It’s not often that a middle schoolers’ science project actually makes it into a scientific or medial journal, but such is the case for 13-year-old student Nora Keegan from Calgary, Canada. Keegan’s science project, an investigation on whether or not hand dryers found in bathrooms caused hearing loss in children, was recently published in the Pediatrics & Child Health journal. The study questions whether or not hand dryers pose as a risk to ear health, particularly in children, and shows that the machines can cause hearing loss because they operate at levels that are far louder than recommended.

Hearing, Health & Hand Dryers

Hand dryers have been replacing hand towels in bathrooms for years now, with the technology becoming more advanced over the last couple of years.
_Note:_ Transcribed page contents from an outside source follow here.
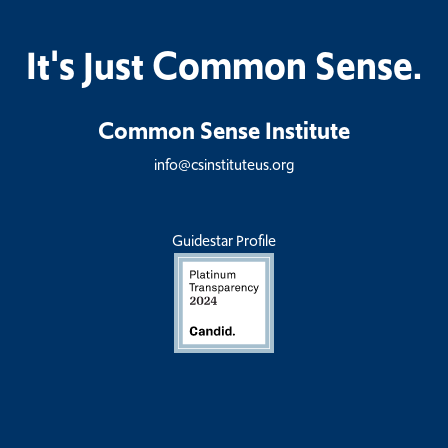
It's Just Common Sense.
Common Sense Institute
info@csinstituteus.org
Guidestar Profile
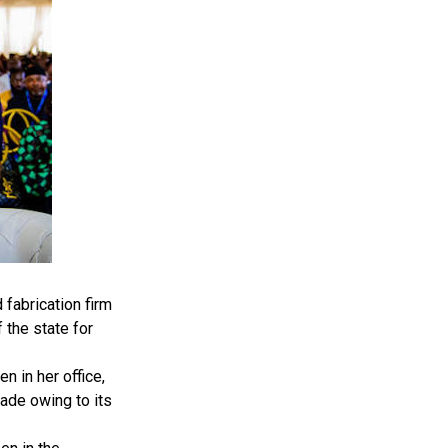
fabrication firm
 the state for
 in her office,
ade owing to its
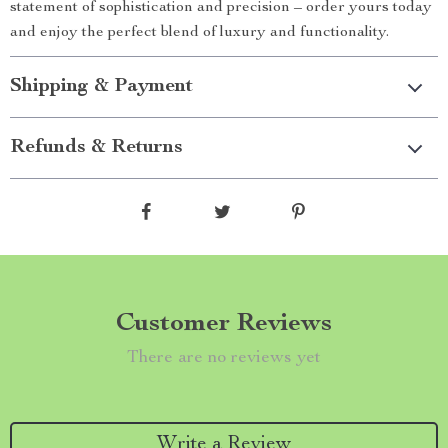
statement of sophistication and precision – order yours today
and enjoy the perfect blend of luxury and functionality.
Shipping & Payment
Refunds & Returns
Customer Reviews
There are no reviews yet
Write a Review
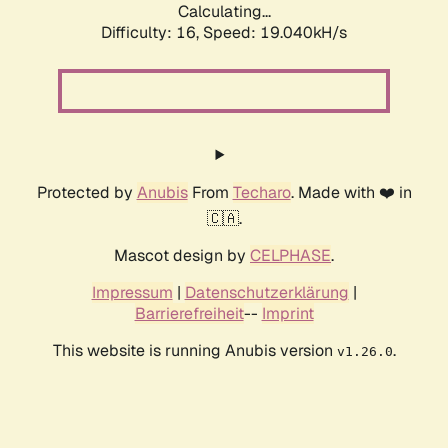
Calculating...
Difficulty: 16,
Speed: 19.040kH/s
Protected by
Anubis
From
Techaro
. Made with ❤️ in
🇨🇦.
Mascot design by
CELPHASE
.
Impressum
|
Datenschutzerklärung
|
Barrierefreiheit
--
Imprint
This website is running Anubis version
.
v1.26.0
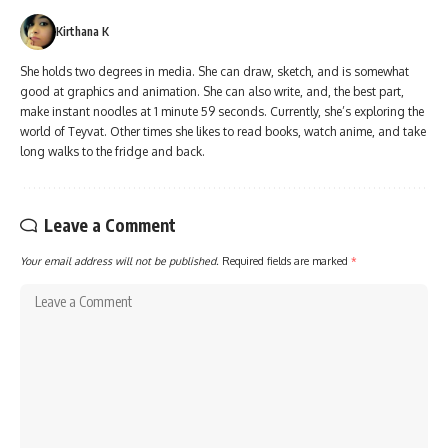
Kirthana K
She holds two degrees in media. She can draw, sketch, and is somewhat
good at graphics and animation. She can also write, and, the best part,
make instant noodles at 1 minute 59 seconds. Currently, she’s exploring the
world of Teyvat. Other times she likes to read books, watch anime, and take
long walks to the fridge and back.
Leave a Comment
Your email address will not be published.
Required fields are marked
*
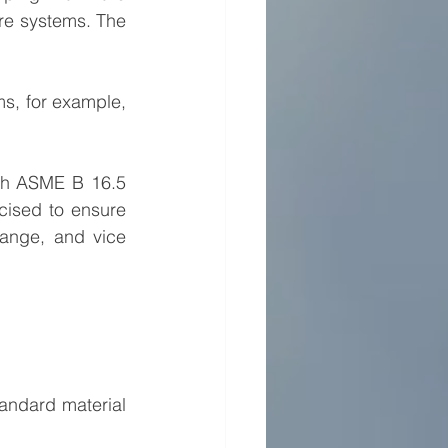
ire systems. The 
s, for example, 
th ASME B 16.5 
cised to ensure 
lange, and vice 
andard material 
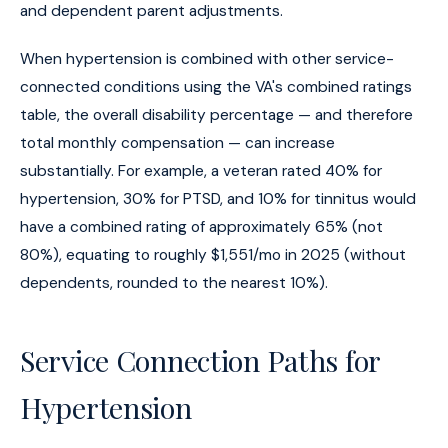
and dependent parent adjustments.
When hypertension is combined with other service-
connected conditions using the VA's combined ratings
table, the overall disability percentage — and therefore
total monthly compensation — can increase
substantially. For example, a veteran rated 40% for
hypertension, 30% for PTSD, and 10% for tinnitus would
have a combined rating of approximately 65% (not
80%), equating to roughly $1,551/mo in 2025 (without
dependents, rounded to the nearest 10%).
Service Connection Paths for
Hypertension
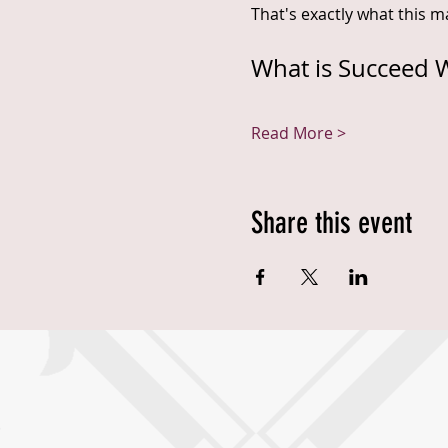
That's exactly what this ma
What is Succeed W
Read More >
Share this event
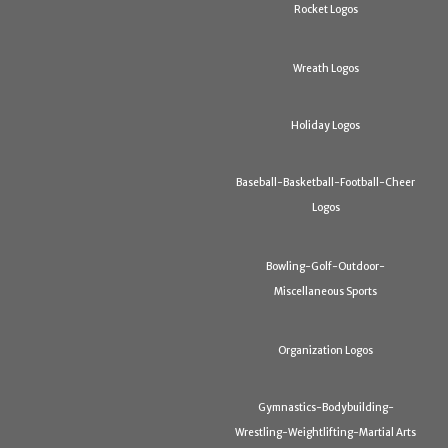
Rocket Logos
Wreath Logos
Holiday Logos
Baseball-Basketball-Football-Cheer
Logos
Bowling-Golf-Outdoor-
Miscellaneous Sports
Organization Logos
Gymnastics-Bodybuilding-
Wrestling-Weightlifting-Martial Arts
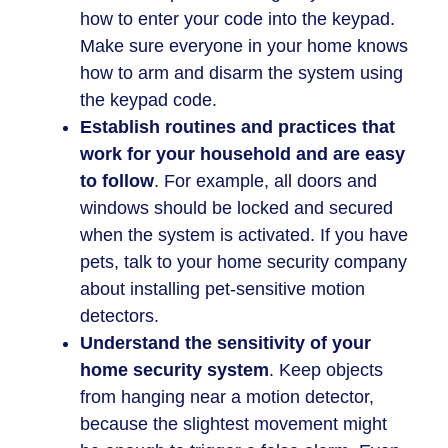
how to enter your code into the keypad.
Make sure everyone in your home knows
how to arm and disarm the system using
the keypad code.
Establish routines and practices that
work for your household and are easy
to follow
. For example, all doors and
windows should be locked and secured
when the system is activated. If you have
pets, talk to your home security company
about installing pet-sensitive motion
detectors.
Understand the sensitivity of your
home security system
. Keep objects
from hanging near a motion detector,
because the slightest movement might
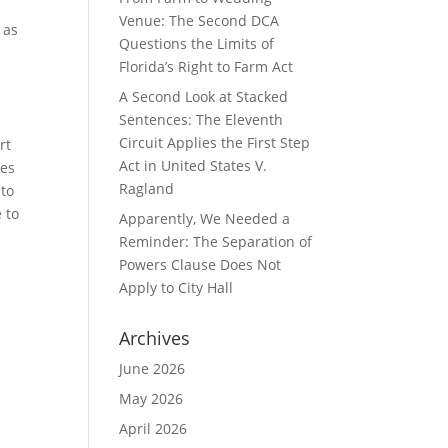
Venue: The Second DCA
 as
Questions the Limits of
Florida’s Right to Farm Act
A Second Look at Stacked
Sentences: The Eleventh
Circuit Applies the First Step
rt
Act in United States V.
les
Ragland
 to
 to
Apparently, We Needed a
Reminder: The Separation of
Powers Clause Does Not
Apply to City Hall
Archives
June 2026
May 2026
April 2026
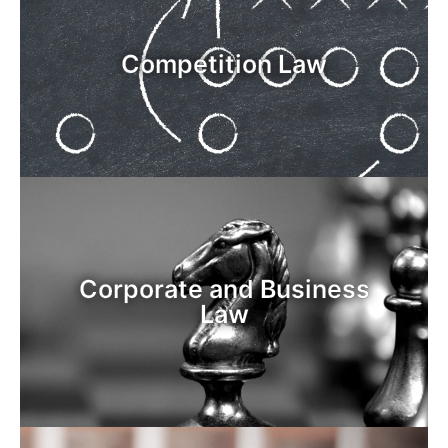
Competition Law
Corporate and Business
Law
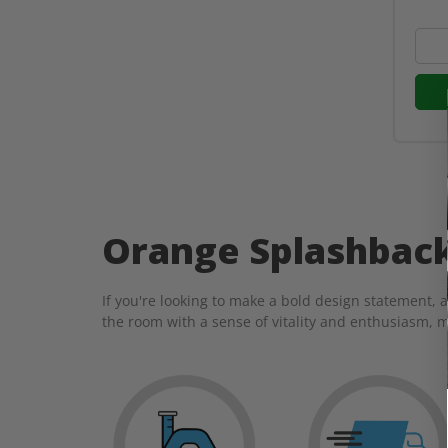
Orange Splashbac
If you're looking to make a bold design statement, 
the room with a sense of vitality and enthusiasm, m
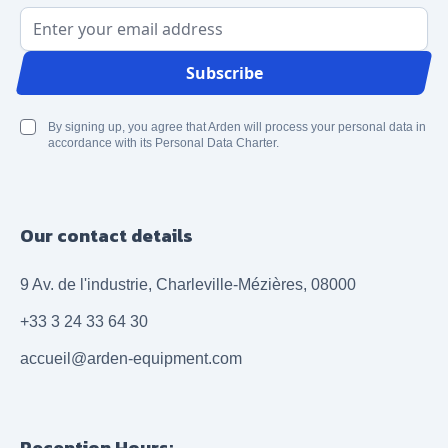
Email Address
Subscribe
By signing up, you agree that Arden will process your personal data in
accordance with its Personal Data Charter.
Our contact details
9 Av. de l'industrie, Charleville-Mézières, 08000
+33 3 24 33 64 30
accueil@arden-equipment.com
Reception Hours:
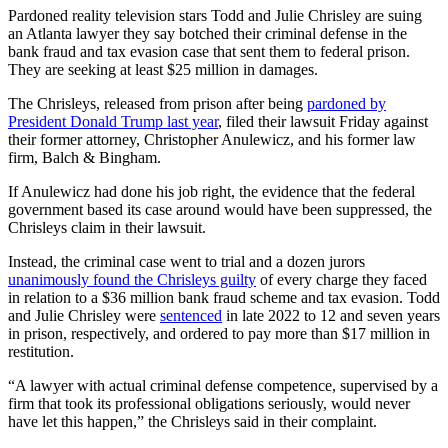
Pardoned reality television stars Todd and Julie Chrisley are suing
an Atlanta lawyer they say botched their criminal defense in the
bank fraud and tax evasion case that sent them to federal prison.
They are seeking at least $25 million in damages.
The Chrisleys, released from prison after being
pardoned by
President Donald Trump last year
, filed their lawsuit Friday against
their former attorney, Christopher Anulewicz, and his former law
firm, Balch & Bingham.
If Anulewicz had done his job right, the evidence that the federal
government based its case around would have been suppressed, the
Chrisleys claim in their lawsuit.
Instead, the criminal case went to trial and a dozen jurors
unanimously found the Chrisleys guilty
of every charge they faced
in relation to a $36 million bank fraud scheme and tax evasion. Todd
and Julie Chrisley were
sentenced
in late 2022 to 12 and seven years
in prison, respectively, and ordered to pay more than $17 million in
restitution.
“A lawyer with actual criminal defense competence, supervised by a
firm that took its professional obligations seriously, would never
have let this happen,” the Chrisleys said in their complaint.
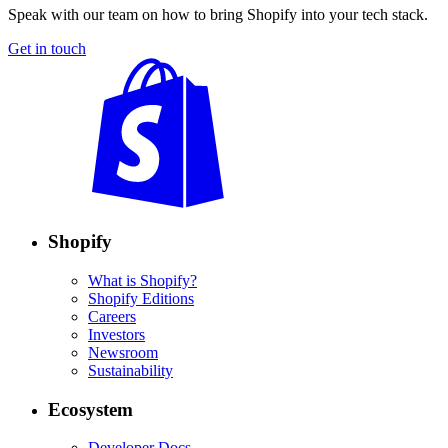
Speak with our team on how to bring Shopify into your tech stack.
Get in touch
Shopify
What is Shopify?
Shopify Editions
Careers
Investors
Newsroom
Sustainability
Ecosystem
Developer Docs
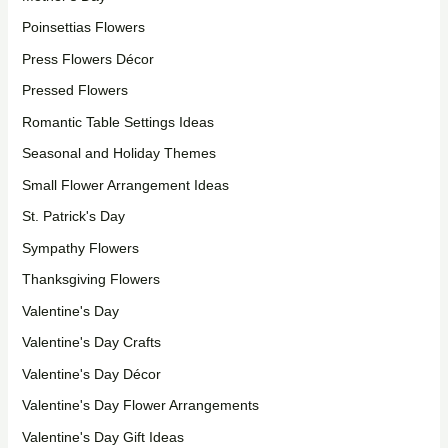
Poinsettias Flowers
Press Flowers Décor
Pressed Flowers
Romantic Table Settings Ideas
Seasonal and Holiday Themes
Small Flower Arrangement Ideas
St. Patrick's Day
Sympathy Flowers
Thanksgiving Flowers
Valentine's Day
Valentine's Day Crafts
Valentine's Day Décor
Valentine's Day Flower Arrangements
Valentine's Day Gift Ideas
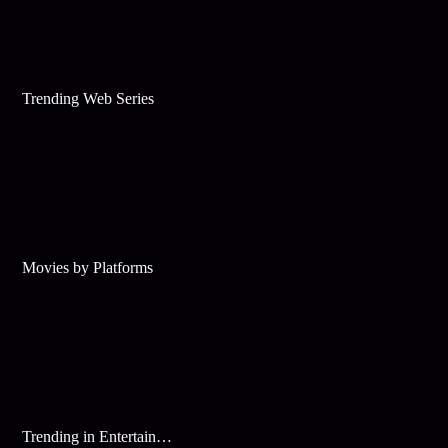
Trending Web Series
Movies by Platforms
Trending in Entertainment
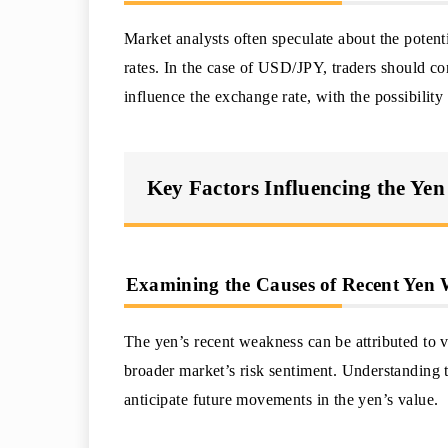
Market analysts often speculate about the potenti
rates. In the case of USD/JPY, traders should c
influence the exchange rate, with the possibility
Key Factors Influencing the Yen
Examining the Causes of Recent Yen
The yen’s recent weakness can be attributed to v
broader market’s risk sentiment. Understanding t
anticipate future movements in the yen’s value.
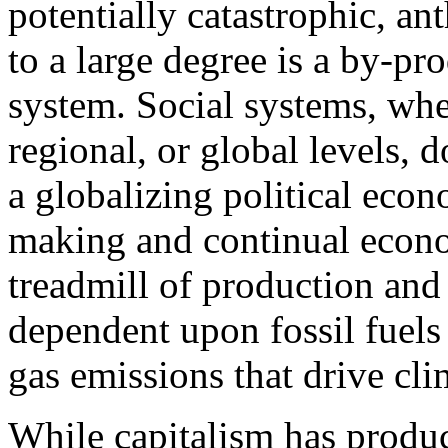
potentially catastrophic, a
to a large degree is a by-pro
system. Social systems, whet
regional, or global levels, d
a globalizing political eco
making and continual econo
treadmill of production and
dependent upon fossil fuels
gas emissions that drive cl
While capitalism has produ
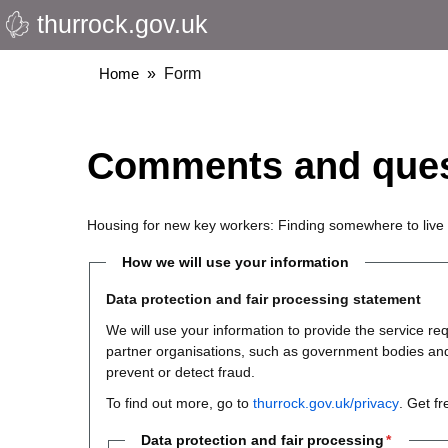
thurrock.gov.uk
Skip
to
main
Breadcrumbs
Home
Form
content
Comments and ques
Housing for new key workers: Finding somewhere to live
How we will use your information
Data protection and fair processing statement
We will use your information to provide the service 
partner organisations, such as government bodies and th
prevent or detect fraud.
To find out more, go to
thurrock.gov.uk/privacy
. Get f
Data protection and fair processing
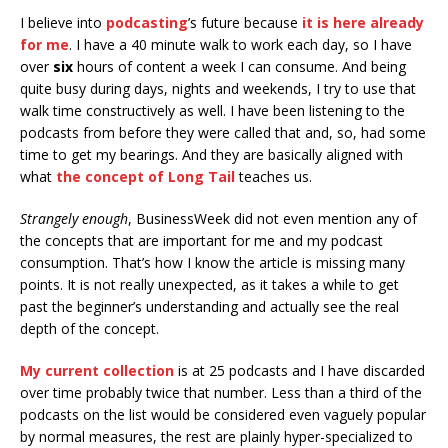
I believe into
podcasting
’s future because
it is here already
for me
. I have a 40 minute walk to work each day, so I have
over
six
hours of content a week I can consume. And being
quite busy during days, nights and weekends, I try to use that
walk time constructively as well. I have been listening to the
podcasts from before they were called that and, so, had some
time to get my bearings. And they are basically aligned with
what
the concept of Long Tail
teaches us.
Strangely enough
, BusinessWeek did not even mention any of
the concepts that are important for me and my podcast
consumption. That’s how I know the article is missing many
points. It is not really unexpected, as it takes a while to get
past the beginner’s understanding and actually see the real
depth of the concept.
My current collection
is at 25 podcasts and I have discarded
over time probably twice that number. Less than a third of the
podcasts on the list would be considered even vaguely popular
by normal measures, the rest are plainly hyper-specialized to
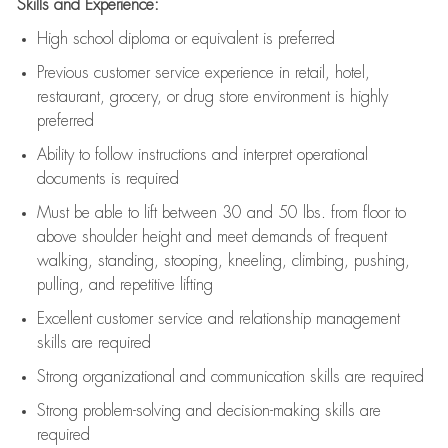
Skills and Experience:
High school diploma or equivalent is preferred
Previous
customer service experience in retail, hotel,
restaurant, grocery, or drug store environment is highly
preferred
Ability to follow instructions and
interpret operational
documents is
required
Must be able to lift between 30 and 50 lbs. from floor to
above shoulder height and meet demands of frequent
walking, standing, stooping, kneeling, climbing, pushing,
pulling, and repetitive lifting
Excellent customer service and relationship management
skills are
required
Strong organizational and communication skills are
required
Strong problem-solving and decision-making skills are
required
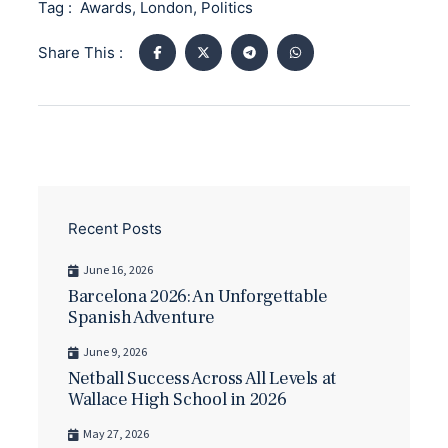
Tag :
Awards
,
London
,
Politics
Share This :
Recent Posts
June 16, 2026
Barcelona 2026: An Unforgettable
Spanish Adventure
June 9, 2026
Netball Success Across All Levels at
Wallace High School in 2026
May 27, 2026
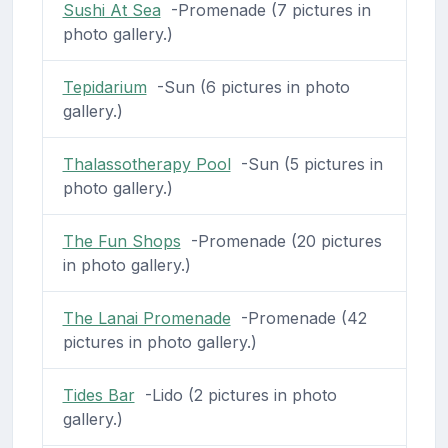
Sushi At Sea
-Promenade (7 pictures in
photo gallery.)
Tepidarium
-Sun (6 pictures in photo
gallery.)
Thalassotherapy Pool
-Sun (5 pictures in
photo gallery.)
The Fun Shops
-Promenade (20 pictures
in photo gallery.)
The Lanai Promenade
-Promenade (42
pictures in photo gallery.)
Tides Bar
-Lido (2 pictures in photo
gallery.)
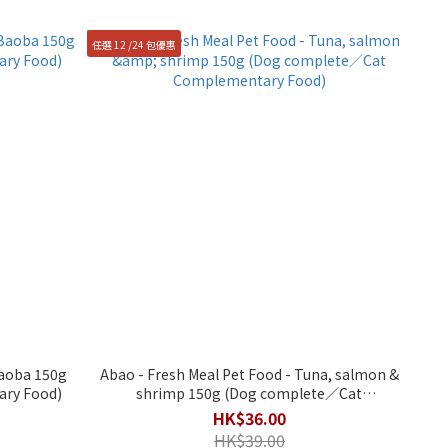
任選 12 /24 包優惠
Baoba 150g
Abao - Fresh Meal Pet Food - Tuna, salmon &
ry Food)
shrimp 150g (Dog complete／Cat
Complementary Food)
HK$36.00
HK$39.00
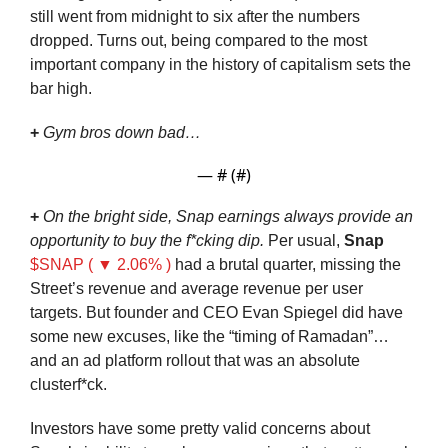
still went from midnight to six after the numbers 
dropped. Turns out, being compared to the most 
important company in the history of capitalism sets the 
bar high.
+
Gym bros down bad…
— #
 (#
)
+
On the bright side, Snap earnings always provide an 
opportunity to buy the f*cking dip. 
Per usual, 
Snap
$SNAP ( ▼ 2.06% )
 had a brutal quarter, missing the 
Street’s revenue and average revenue per user 
targets. But founder and CEO Evan Spiegel did have 
some new excuses, like the “timing of Ramadan”… 
and an ad platform rollout that was an absolute 
clusterf*ck.
Investors have some pretty valid concerns about 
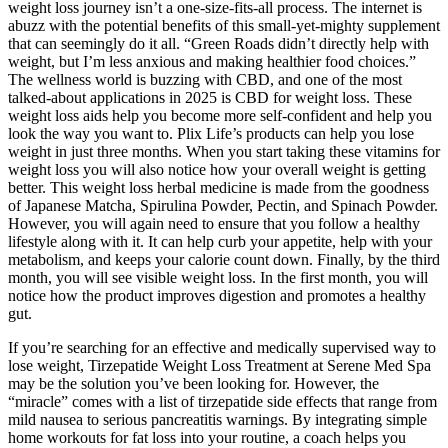
weight loss journey isn’t a one-size-fits-all process. The internet is
abuzz with the potential benefits of this small-yet-mighty supplement
that can seemingly do it all. “Green Roads didn’t directly help with
weight, but I’m less anxious and making healthier food choices.”
The wellness world is buzzing with CBD, and one of the most
talked-about applications in 2025 is CBD for weight loss. These
weight loss aids help you become more self-confident and help you
look the way you want to. Plix Life’s products can help you lose
weight in just three months. When you start taking these vitamins for
weight loss you will also notice how your overall weight is getting
better. This weight loss herbal medicine is made from the goodness
of Japanese Matcha, Spirulina Powder, Pectin, and Spinach Powder.
However, you will again need to ensure that you follow a healthy
lifestyle along with it. It can help curb your appetite, help with your
metabolism, and keeps your calorie count down. Finally, by the third
month, you will see visible weight loss. In the first month, you will
notice how the product improves digestion and promotes a healthy
gut.
If you’re searching for an effective and medically supervised way to
lose weight, Tirzepatide Weight Loss Treatment at Serene Med Spa
may be the solution you’ve been looking for. However, the
“miracle” comes with a list of tirzepatide side effects that range from
mild nausea to serious pancreatitis warnings. By integrating simple
home workouts for fat loss into your routine, a coach helps you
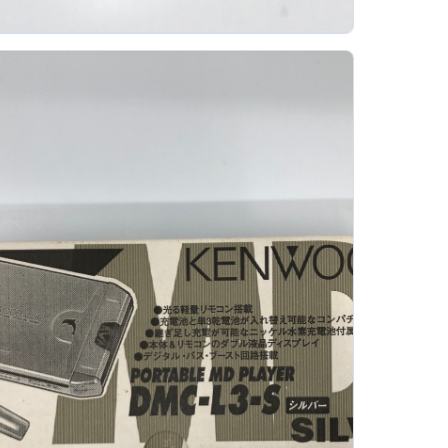
ony Md2000 Professional Minidisc
SONY
The Sony MD2000 is not a player; it is a professional
MiniDisc media product intended for long-term audio
archiving. It belongs to a different...
Gallery 11
Specs
View details
Original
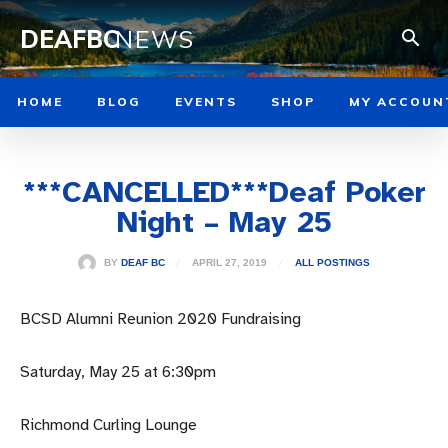
DEAFBC
NEWS
HOME
BLOG
EVENTS
SHOP
MY ACCOUN
***CANCELLED***Deaf Poker
Night – May 25
APRIL 27, 2019
BY
DEAF BC
ALL POSTINGS
BCSD Alumni Reunion 2020 Fundraising
Saturday, May 25 at 6:30pm
Richmond Curling Lounge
Products like the Dyson Airblade promise to dry hands in seconds without using much electricity, which has long been the concern for replacing one environmental issue with another. However, a question of whether or not the products are safe and effective have come up in recent years—particularly in regard to whether the machines actually expose hands to more germs than they would be exposed to without washing them at all. Researchers found that hand dryers like the Dyson Airblade in particular created more exposure to germs because water from hands drips down into the machine, and is then pushed back up through the air, spreading germs.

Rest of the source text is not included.